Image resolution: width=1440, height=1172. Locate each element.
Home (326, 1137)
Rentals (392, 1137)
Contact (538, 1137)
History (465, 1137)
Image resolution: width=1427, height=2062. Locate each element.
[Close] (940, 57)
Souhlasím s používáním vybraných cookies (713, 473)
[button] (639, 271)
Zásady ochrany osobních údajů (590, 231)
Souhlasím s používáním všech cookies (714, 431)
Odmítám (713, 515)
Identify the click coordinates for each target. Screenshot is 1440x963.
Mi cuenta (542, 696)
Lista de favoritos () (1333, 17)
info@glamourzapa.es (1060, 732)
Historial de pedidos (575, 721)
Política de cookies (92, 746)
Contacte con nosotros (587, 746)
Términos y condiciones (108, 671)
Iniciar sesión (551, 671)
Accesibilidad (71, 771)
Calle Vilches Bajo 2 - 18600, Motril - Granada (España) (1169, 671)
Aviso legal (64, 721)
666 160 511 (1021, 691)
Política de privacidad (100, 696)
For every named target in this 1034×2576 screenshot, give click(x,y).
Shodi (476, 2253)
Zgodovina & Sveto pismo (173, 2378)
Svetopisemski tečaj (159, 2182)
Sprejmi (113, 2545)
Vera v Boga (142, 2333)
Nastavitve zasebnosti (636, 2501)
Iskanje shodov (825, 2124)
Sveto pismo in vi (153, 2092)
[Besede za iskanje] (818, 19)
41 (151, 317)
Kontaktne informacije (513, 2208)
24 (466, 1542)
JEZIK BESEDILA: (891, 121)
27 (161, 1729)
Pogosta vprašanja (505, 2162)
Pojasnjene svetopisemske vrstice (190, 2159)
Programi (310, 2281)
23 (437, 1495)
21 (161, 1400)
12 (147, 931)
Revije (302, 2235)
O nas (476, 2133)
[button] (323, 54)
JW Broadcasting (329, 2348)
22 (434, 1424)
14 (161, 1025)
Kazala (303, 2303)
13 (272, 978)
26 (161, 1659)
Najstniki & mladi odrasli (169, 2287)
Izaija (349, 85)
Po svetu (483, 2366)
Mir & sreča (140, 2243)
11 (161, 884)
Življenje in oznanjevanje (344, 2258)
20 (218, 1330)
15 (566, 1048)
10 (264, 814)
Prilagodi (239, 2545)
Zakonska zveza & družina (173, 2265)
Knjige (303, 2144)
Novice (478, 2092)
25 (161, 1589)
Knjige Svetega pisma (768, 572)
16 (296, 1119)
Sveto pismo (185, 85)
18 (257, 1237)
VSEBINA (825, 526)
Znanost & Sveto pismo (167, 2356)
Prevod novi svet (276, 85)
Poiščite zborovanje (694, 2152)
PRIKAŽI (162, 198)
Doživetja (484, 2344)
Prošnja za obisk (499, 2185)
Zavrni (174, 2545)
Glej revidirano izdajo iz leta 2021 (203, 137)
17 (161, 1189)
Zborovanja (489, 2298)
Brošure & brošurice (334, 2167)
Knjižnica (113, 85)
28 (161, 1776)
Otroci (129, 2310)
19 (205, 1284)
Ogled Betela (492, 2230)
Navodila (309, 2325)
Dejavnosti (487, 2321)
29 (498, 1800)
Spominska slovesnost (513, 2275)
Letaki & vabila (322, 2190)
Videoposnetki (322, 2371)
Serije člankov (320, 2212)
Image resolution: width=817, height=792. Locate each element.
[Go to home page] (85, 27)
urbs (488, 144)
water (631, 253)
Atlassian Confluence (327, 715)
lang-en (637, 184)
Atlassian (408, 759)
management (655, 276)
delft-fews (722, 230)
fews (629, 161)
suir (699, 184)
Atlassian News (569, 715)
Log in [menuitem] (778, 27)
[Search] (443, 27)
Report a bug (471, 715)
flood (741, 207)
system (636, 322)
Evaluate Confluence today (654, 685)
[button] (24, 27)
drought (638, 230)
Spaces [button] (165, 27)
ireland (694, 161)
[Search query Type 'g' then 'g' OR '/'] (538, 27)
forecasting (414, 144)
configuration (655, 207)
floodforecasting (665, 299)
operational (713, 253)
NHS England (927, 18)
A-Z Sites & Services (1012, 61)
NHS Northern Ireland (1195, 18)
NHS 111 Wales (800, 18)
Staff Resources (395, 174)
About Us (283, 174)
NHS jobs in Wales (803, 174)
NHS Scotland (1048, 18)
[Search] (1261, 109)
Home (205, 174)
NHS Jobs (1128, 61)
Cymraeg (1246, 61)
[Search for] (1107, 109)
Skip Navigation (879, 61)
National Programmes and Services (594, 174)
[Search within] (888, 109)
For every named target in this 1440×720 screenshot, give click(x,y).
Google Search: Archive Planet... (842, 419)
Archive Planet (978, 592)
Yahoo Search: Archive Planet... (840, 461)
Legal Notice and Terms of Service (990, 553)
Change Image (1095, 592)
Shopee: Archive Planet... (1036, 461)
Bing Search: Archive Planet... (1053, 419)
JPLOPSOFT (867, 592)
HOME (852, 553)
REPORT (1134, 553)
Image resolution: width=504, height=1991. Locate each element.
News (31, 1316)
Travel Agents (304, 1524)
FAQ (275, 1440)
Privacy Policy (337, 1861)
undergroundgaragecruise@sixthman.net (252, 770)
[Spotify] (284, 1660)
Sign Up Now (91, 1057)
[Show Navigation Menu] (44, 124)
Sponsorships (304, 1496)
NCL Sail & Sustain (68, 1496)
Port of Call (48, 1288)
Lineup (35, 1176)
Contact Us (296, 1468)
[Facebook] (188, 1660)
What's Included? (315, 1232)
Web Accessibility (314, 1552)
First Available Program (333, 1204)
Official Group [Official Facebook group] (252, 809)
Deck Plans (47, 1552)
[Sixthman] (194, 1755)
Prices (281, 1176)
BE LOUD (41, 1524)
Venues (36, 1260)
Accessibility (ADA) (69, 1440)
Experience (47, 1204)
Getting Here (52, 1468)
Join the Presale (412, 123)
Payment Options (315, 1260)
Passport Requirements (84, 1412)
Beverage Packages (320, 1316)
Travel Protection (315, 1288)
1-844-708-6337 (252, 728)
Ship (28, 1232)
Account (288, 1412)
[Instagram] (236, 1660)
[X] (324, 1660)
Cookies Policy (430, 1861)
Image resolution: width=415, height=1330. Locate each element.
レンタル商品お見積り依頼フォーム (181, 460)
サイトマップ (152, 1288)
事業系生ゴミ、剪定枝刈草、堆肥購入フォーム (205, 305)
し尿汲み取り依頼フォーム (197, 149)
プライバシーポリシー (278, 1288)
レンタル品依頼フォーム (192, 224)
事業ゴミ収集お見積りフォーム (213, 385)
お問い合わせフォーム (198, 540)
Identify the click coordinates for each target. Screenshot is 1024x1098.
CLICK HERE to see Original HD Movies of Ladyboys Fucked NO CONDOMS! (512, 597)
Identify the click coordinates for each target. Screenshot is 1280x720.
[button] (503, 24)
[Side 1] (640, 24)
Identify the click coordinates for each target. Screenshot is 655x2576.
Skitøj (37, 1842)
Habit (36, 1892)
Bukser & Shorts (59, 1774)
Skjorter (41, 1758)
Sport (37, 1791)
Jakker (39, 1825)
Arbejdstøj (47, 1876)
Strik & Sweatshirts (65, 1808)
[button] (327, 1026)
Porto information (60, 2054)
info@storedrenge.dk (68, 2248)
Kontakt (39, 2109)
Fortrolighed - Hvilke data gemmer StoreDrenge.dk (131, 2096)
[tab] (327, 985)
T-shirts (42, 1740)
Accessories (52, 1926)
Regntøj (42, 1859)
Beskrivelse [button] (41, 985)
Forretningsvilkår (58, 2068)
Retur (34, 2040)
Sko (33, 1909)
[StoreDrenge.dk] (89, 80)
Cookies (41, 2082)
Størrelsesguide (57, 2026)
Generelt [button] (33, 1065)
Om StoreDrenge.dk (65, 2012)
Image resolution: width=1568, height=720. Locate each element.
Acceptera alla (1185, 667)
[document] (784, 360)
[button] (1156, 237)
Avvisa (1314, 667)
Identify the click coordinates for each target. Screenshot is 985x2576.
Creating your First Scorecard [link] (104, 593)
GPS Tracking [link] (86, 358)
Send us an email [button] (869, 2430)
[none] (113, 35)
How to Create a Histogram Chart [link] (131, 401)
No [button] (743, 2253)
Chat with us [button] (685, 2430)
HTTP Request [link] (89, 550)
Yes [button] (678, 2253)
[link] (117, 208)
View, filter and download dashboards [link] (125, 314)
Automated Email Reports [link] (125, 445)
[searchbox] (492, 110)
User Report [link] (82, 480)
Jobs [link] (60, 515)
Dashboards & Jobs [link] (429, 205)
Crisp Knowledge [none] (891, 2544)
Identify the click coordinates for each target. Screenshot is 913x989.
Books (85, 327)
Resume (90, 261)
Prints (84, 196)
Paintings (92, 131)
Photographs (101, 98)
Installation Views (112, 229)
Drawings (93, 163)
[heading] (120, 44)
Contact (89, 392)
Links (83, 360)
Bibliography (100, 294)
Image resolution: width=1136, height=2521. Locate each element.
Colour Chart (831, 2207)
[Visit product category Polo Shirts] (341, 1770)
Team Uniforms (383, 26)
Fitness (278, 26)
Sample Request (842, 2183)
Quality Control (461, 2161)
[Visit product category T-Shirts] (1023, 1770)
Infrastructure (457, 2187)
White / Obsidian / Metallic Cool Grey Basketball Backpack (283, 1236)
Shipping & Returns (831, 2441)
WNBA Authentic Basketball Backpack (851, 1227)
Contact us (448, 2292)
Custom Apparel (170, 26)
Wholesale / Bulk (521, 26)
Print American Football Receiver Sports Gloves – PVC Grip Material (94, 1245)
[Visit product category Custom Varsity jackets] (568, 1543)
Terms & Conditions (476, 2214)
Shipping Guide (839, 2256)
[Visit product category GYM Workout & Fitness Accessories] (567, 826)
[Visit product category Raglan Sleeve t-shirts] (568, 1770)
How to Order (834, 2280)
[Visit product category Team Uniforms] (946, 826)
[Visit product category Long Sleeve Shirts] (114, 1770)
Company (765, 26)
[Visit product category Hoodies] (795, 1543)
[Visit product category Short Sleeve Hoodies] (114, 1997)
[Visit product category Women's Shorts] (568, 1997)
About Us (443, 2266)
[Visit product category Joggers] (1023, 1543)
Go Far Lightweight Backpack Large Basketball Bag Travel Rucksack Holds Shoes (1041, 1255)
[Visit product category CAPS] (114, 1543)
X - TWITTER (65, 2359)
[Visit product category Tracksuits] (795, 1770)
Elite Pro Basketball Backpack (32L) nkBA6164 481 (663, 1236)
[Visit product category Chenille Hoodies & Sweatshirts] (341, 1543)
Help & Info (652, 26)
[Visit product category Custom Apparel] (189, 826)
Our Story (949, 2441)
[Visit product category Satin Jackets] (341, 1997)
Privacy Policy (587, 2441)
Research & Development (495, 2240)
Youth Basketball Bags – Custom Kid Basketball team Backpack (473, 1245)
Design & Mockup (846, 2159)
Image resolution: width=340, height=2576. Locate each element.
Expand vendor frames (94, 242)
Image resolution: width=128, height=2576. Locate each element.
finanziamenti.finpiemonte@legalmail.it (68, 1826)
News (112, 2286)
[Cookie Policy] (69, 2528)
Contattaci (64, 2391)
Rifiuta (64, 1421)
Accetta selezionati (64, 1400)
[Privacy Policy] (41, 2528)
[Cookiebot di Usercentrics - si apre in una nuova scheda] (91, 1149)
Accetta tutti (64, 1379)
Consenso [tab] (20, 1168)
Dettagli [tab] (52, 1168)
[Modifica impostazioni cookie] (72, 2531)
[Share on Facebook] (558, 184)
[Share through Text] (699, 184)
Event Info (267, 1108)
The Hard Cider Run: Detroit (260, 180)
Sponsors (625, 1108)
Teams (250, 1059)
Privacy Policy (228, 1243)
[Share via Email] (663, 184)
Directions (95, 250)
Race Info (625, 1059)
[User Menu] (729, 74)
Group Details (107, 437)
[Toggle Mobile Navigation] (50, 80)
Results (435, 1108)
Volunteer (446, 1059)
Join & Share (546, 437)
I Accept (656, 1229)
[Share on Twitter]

Exercise directions: The response should hold exactly the lines starting at the line with "Links (83, 360)" and ending at the line with "Sample Request (842, 2183)", and no other line of the material above.

Answer to the exercise:
Links (83, 360)
Bibliography (100, 294)
Image resolution: width=1136, height=2521. Locate each element.
Colour Chart (831, 2207)
[Visit product category Polo Shirts] (341, 1770)
Team Uniforms (383, 26)
Fitness (278, 26)
Sample Request (842, 2183)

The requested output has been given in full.